**Problem to solve:**
Write out every record exactly as it appears. Skip the pictures.

**Task material:**
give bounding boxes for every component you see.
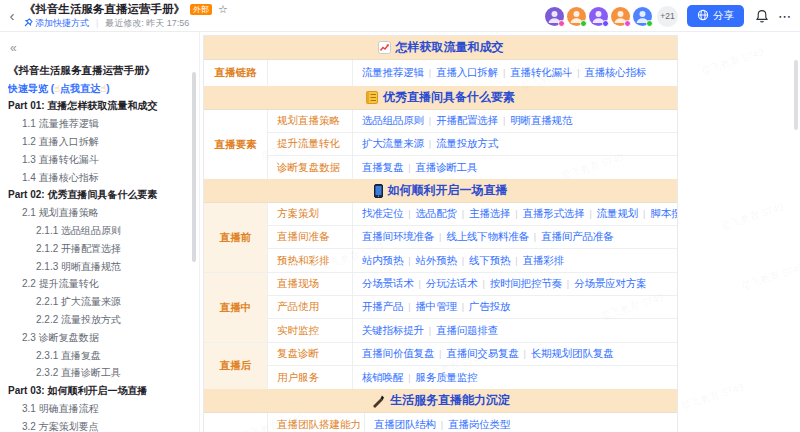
doc-link[interactable]: 扩大流量来源	[362, 137, 424, 151]
collaborators-count-badge[interactable]: +21	[657, 6, 678, 27]
doc-link[interactable]: 选品组品原则	[362, 114, 424, 128]
toc-item[interactable]: 2.1.1 选品组品原则	[8, 222, 199, 240]
topic-cell: 直播现场	[268, 273, 353, 295]
more-menu-icon[interactable]: ⋯	[778, 9, 792, 24]
toc-item[interactable]: 2.2.1 扩大流量来源	[8, 293, 199, 311]
collapse-sidebar-icon[interactable]: «	[10, 41, 17, 55]
doc-link[interactable]: 直播核心指标	[584, 66, 646, 80]
toc-item[interactable]: 1.3 直播转化漏斗	[8, 151, 199, 169]
toc-item[interactable]: 2.2 提升流量转化	[8, 276, 199, 294]
doc-link[interactable]: 分场景应对方案	[574, 277, 646, 291]
doc-link[interactable]: 分场景话术	[362, 277, 414, 291]
doc-link[interactable]: 直播转化漏斗	[510, 66, 572, 80]
toc-item[interactable]: 2.1 规划直播策略	[8, 204, 199, 222]
toc-item[interactable]: 快速导览 (☝点我直达☝)	[8, 80, 199, 98]
toc-item[interactable]: 2.3.1 直播复盘	[8, 347, 199, 365]
link-separator: |	[577, 68, 579, 78]
topic-cell: 用户服务	[268, 366, 353, 389]
doc-link[interactable]: 流量投放方式	[436, 137, 498, 151]
section-header: 生活服务直播能力沉淀	[204, 389, 677, 413]
doc-link[interactable]: 直播团队结构	[374, 418, 436, 432]
row-group: 直播要素规划直播策略选品组品原则|开播配置选择|明晰直播规范提升流量转化扩大流量…	[204, 110, 677, 179]
toc-item[interactable]: 1.4 直播核心指标	[8, 169, 199, 187]
link-separator: |	[462, 209, 464, 219]
topic-cell: 方案策划	[268, 203, 353, 225]
doc-link[interactable]: 站内预热	[362, 254, 403, 268]
sidebar-scrollbar[interactable]	[192, 72, 196, 262]
table-section: 优秀直播间具备什么要素直播要素规划直播策略选品组品原则|开播配置选择|明晰直播规…	[204, 86, 677, 179]
doc-link[interactable]: 广告投放	[469, 300, 510, 314]
collaborator-avatar[interactable]	[567, 7, 586, 26]
group-label-cell: 直播前	[204, 203, 268, 272]
doc-link[interactable]: 开播配置选择	[436, 114, 498, 128]
doc-link[interactable]: 脚本撰写	[650, 207, 677, 221]
document-scrollbar[interactable]	[794, 60, 798, 130]
collaborator-avatar[interactable]	[611, 7, 630, 26]
toc-item[interactable]: 2.3.2 直播诊断工具	[8, 365, 199, 383]
doc-link[interactable]: 主播选择	[469, 207, 510, 221]
doc-link[interactable]: 直播间环境准备	[362, 230, 434, 244]
doc-link[interactable]: 直播间价值复盘	[362, 347, 434, 361]
doc-link[interactable]: 直播岗位类型	[448, 418, 510, 432]
table-row: 产品使用开播产品|播中管理|广告投放	[268, 296, 677, 319]
collaborator-avatar[interactable]	[545, 7, 564, 26]
link-separator: |	[419, 279, 421, 289]
share-button[interactable]: 分享	[687, 5, 744, 27]
doc-link[interactable]: 按时间把控节奏	[490, 277, 562, 291]
toc-item[interactable]: 2.1.2 开播配置选择	[8, 240, 199, 258]
toc-item[interactable]: 1.1 流量推荐逻辑	[8, 115, 199, 133]
toc-item[interactable]: 3.2 方案策划要点	[8, 418, 199, 432]
doc-link[interactable]: 直播彩排	[523, 254, 564, 268]
doc-link[interactable]: 流量推荐逻辑	[362, 66, 424, 80]
toc-item[interactable]: 3.1 明确直播流程	[8, 400, 199, 418]
last-modified: 最近修改: 昨天 17:56	[105, 17, 189, 30]
topbar: ‹ 《抖音生活服务直播运营手册》 外部 ☆ 添加快捷方式 | 最近修改: 昨天 …	[0, 0, 800, 32]
group-label-cell: 直播后	[204, 343, 268, 389]
add-shortcut-button[interactable]: 添加快捷方式	[24, 17, 89, 30]
group-label-cell	[204, 413, 268, 432]
doc-link[interactable]: 选品配货	[416, 207, 457, 221]
doc-link[interactable]: 直播复盘	[362, 161, 403, 175]
doc-link[interactable]: 直播间产品准备	[541, 230, 613, 244]
table-row: 规划直播策略选品组品原则|开播配置选择|明晰直播规范	[268, 110, 677, 133]
doc-link[interactable]: 关键指标提升	[362, 324, 424, 338]
toc-item[interactable]: 2.3 诊断复盘数据	[8, 329, 199, 347]
doc-link[interactable]: 找准定位	[362, 207, 403, 221]
topic-cell: 规划直播策略	[268, 110, 353, 132]
status-dot	[624, 20, 631, 27]
doc-link[interactable]: 分玩法话术	[426, 277, 478, 291]
doc-link[interactable]: 核销唤醒	[362, 371, 403, 385]
doc-link[interactable]: 服务质量监控	[416, 371, 478, 385]
toc-item[interactable]: Part 01: 直播怎样获取流量和成交	[8, 98, 199, 116]
toc-item[interactable]: 《抖音生活服务直播运营手册》	[8, 62, 199, 80]
back-icon[interactable]: ‹	[0, 0, 24, 32]
doc-link[interactable]: 开播产品	[362, 300, 403, 314]
link-separator: |	[429, 116, 431, 126]
toc-item[interactable]: 1.2 直播入口拆解	[8, 133, 199, 151]
collaborator-avatar[interactable]	[633, 7, 652, 26]
collaborator-avatar[interactable]	[589, 7, 608, 26]
doc-link[interactable]: 线下预热	[469, 254, 510, 268]
toc-item[interactable]: 2.2.2 流量投放方式	[8, 311, 199, 329]
doc-link[interactable]: 直播诊断工具	[416, 161, 478, 175]
notification-bell-icon[interactable]	[755, 9, 769, 23]
star-icon[interactable]: ☆	[218, 3, 228, 16]
group-label-cell: 直播要素	[204, 110, 268, 179]
doc-link[interactable]: 长期规划团队复盘	[531, 347, 613, 361]
doc-link[interactable]: 直播问题排查	[436, 324, 498, 338]
doc-link[interactable]: 站外预热	[416, 254, 457, 268]
toc-item[interactable]: Part 02: 优秀直播间具备什么要素	[8, 187, 199, 205]
links-cell: 关键指标提升|直播问题排查	[353, 319, 677, 342]
toc-item[interactable]: Part 03: 如何顺利开启一场直播	[8, 382, 199, 400]
links-cell: 开播产品|播中管理|广告投放	[353, 296, 677, 318]
link-separator: |	[408, 373, 410, 383]
doc-link[interactable]: 线上线下物料准备	[446, 230, 528, 244]
doc-link[interactable]: 直播间交易复盘	[446, 347, 518, 361]
doc-link[interactable]: 直播入口拆解	[436, 66, 498, 80]
doc-link[interactable]: 流量规划	[597, 207, 638, 221]
toc-item[interactable]: 2.1.3 明晰直播规范	[8, 258, 199, 276]
doc-link[interactable]: 明晰直播规范	[510, 114, 572, 128]
doc-link[interactable]: 播中管理	[416, 300, 457, 314]
chart-icon	[378, 41, 391, 54]
doc-link[interactable]: 直播形式选择	[523, 207, 585, 221]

**Output for this task:**
give bounding boxes for every component you see.
doc-link[interactable]: 扩大流量来源	[362, 137, 424, 151]
collaborators-count-badge[interactable]: +21	[657, 6, 678, 27]
doc-link[interactable]: 选品组品原则	[362, 114, 424, 128]
toc-item[interactable]: 2.1.1 选品组品原则	[8, 222, 199, 240]
topic-cell: 直播现场	[268, 273, 353, 295]
more-menu-icon[interactable]: ⋯	[778, 9, 792, 24]
toc-item[interactable]: 2.2.1 扩大流量来源	[8, 293, 199, 311]
collapse-sidebar-icon[interactable]: «	[10, 41, 17, 55]
doc-link[interactable]: 直播核心指标	[584, 66, 646, 80]
toc-item[interactable]: 1.3 直播转化漏斗	[8, 151, 199, 169]
toc-item[interactable]: 2.2 提升流量转化	[8, 276, 199, 294]
doc-link[interactable]: 分场景应对方案	[574, 277, 646, 291]
doc-link[interactable]: 分场景话术	[362, 277, 414, 291]
doc-link[interactable]: 直播转化漏斗	[510, 66, 572, 80]
toc-item[interactable]: 2.1 规划直播策略	[8, 204, 199, 222]
toc-item[interactable]: 快速导览 (☝点我直达☝)	[8, 80, 199, 98]
toc-item[interactable]: 2.3.1 直播复盘	[8, 347, 199, 365]
link-separator: |	[577, 68, 579, 78]
topic-cell: 用户服务	[268, 366, 353, 389]
doc-link[interactable]: 流量投放方式	[436, 137, 498, 151]
section-header: 生活服务直播能力沉淀	[204, 389, 677, 413]
doc-link[interactable]: 直播团队结构	[374, 418, 436, 432]
row-group: 直播要素规划直播策略选品组品原则|开播配置选择|明晰直播规范提升流量转化扩大流量…	[204, 110, 677, 179]
toc-item[interactable]: 1.4 直播核心指标	[8, 169, 199, 187]
link-separator: |	[462, 209, 464, 219]
topic-cell: 方案策划	[268, 203, 353, 225]
doc-link[interactable]: 站内预热	[362, 254, 403, 268]
sidebar-scrollbar[interactable]	[192, 72, 196, 262]
table-section: 优秀直播间具备什么要素直播要素规划直播策略选品组品原则|开播配置选择|明晰直播规…	[204, 86, 677, 179]
doc-link[interactable]: 广告投放	[469, 300, 510, 314]
collaborator-avatar[interactable]	[567, 7, 586, 26]
group-label-cell: 直播前	[204, 203, 268, 272]
doc-link[interactable]: 开播配置选择	[436, 114, 498, 128]
doc-link[interactable]: 脚本撰写	[650, 207, 677, 221]
document-scrollbar[interactable]	[794, 60, 798, 130]
collaborator-avatar[interactable]	[611, 7, 630, 26]
toc-item[interactable]: 2.3.2 直播诊断工具	[8, 365, 199, 383]
doc-link[interactable]: 主播选择	[469, 207, 510, 221]
doc-link[interactable]: 直播间环境准备	[362, 230, 434, 244]
doc-link[interactable]: 直播间价值复盘	[362, 347, 434, 361]
doc-link[interactable]: 直播岗位类型	[448, 418, 510, 432]
table-row: 产品使用开播产品|播中管理|广告投放	[268, 296, 677, 319]
collaborator-avatar[interactable]	[545, 7, 564, 26]
link-separator: |	[419, 279, 421, 289]
share-button[interactable]: 分享	[687, 5, 744, 27]
doc-link[interactable]: 按时间把控节奏	[490, 277, 562, 291]
toc-item[interactable]: 2.1.2 开播配置选择	[8, 240, 199, 258]
toc-item[interactable]: 1.1 流量推荐逻辑	[8, 115, 199, 133]
toc-item[interactable]: 3.2 方案策划要点	[8, 418, 199, 432]
doc-link[interactable]: 直播彩排	[523, 254, 564, 268]
doc-link[interactable]: 流量推荐逻辑	[362, 66, 424, 80]
toc-item[interactable]: 3.1 明确直播流程	[8, 400, 199, 418]
last-modified: 最近修改: 昨天 17:56	[105, 17, 189, 30]
topbar: ‹ 《抖音生活服务直播运营手册》 外部 ☆ 添加快捷方式 | 最近修改: 昨天 …	[0, 0, 800, 32]
group-label-cell: 直播后	[204, 343, 268, 389]
add-shortcut-button[interactable]: 添加快捷方式	[24, 17, 89, 30]
group-label-cell	[204, 413, 268, 432]
doc-link[interactable]: 选品配货	[416, 207, 457, 221]
doc-link[interactable]: 直播复盘	[362, 161, 403, 175]
doc-link[interactable]: 直播间产品准备	[541, 230, 613, 244]
table-row: 规划直播策略选品组品原则|开播配置选择|明晰直播规范	[268, 110, 677, 133]
doc-link[interactable]: 关键指标提升	[362, 324, 424, 338]
toc-item[interactable]: 2.3 诊断复盘数据	[8, 329, 199, 347]
doc-link[interactable]: 找准定位	[362, 207, 403, 221]
topic-cell: 规划直播策略	[268, 110, 353, 132]
status-dot	[624, 20, 631, 27]
doc-link[interactable]: 分玩法话术	[426, 277, 478, 291]
doc-link[interactable]: 核销唤醒	[362, 371, 403, 385]
doc-link[interactable]: 服务质量监控	[416, 371, 478, 385]
toc-item[interactable]: Part 01: 直播怎样获取流量和成交	[8, 98, 199, 116]
toc-item[interactable]: 《抖音生活服务直播运营手册》	[8, 62, 199, 80]
back-icon[interactable]: ‹	[0, 0, 24, 32]
doc-link[interactable]: 开播产品	[362, 300, 403, 314]
link-separator: |	[429, 116, 431, 126]
toc-item[interactable]: 1.2 直播入口拆解	[8, 133, 199, 151]
collaborator-avatar[interactable]	[633, 7, 652, 26]
collaborator-avatar[interactable]	[589, 7, 608, 26]
doc-link[interactable]: 线下预热	[469, 254, 510, 268]
toc-item[interactable]: 2.2.2 流量投放方式	[8, 311, 199, 329]
doc-link[interactable]: 直播诊断工具	[416, 161, 478, 175]
notification-bell-icon[interactable]	[755, 9, 769, 23]
star-icon[interactable]: ☆	[218, 3, 228, 16]
group-label-cell: 直播要素	[204, 110, 268, 179]
doc-link[interactable]: 长期规划团队复盘	[531, 347, 613, 361]
doc-link[interactable]: 直播问题排查	[436, 324, 498, 338]
doc-link[interactable]: 站外预热	[416, 254, 457, 268]
toc-item[interactable]: Part 02: 优秀直播间具备什么要素	[8, 187, 199, 205]
links-cell: 关键指标提升|直播问题排查	[353, 319, 677, 342]
toc-item[interactable]: Part 03: 如何顺利开启一场直播	[8, 382, 199, 400]
links-cell: 开播产品|播中管理|广告投放	[353, 296, 677, 318]
link-separator: |	[408, 373, 410, 383]
doc-link[interactable]: 线上线下物料准备	[446, 230, 528, 244]
doc-link[interactable]: 直播间交易复盘	[446, 347, 518, 361]
doc-link[interactable]: 直播入口拆解	[436, 66, 498, 80]
doc-link[interactable]: 流量规划	[597, 207, 638, 221]
toc-item[interactable]: 2.1.3 明晰直播规范	[8, 258, 199, 276]
doc-link[interactable]: 明晰直播规范	[510, 114, 572, 128]
doc-link[interactable]: 播中管理	[416, 300, 457, 314]
chart-icon	[378, 41, 391, 54]
doc-link[interactable]: 直播形式选择	[523, 207, 585, 221]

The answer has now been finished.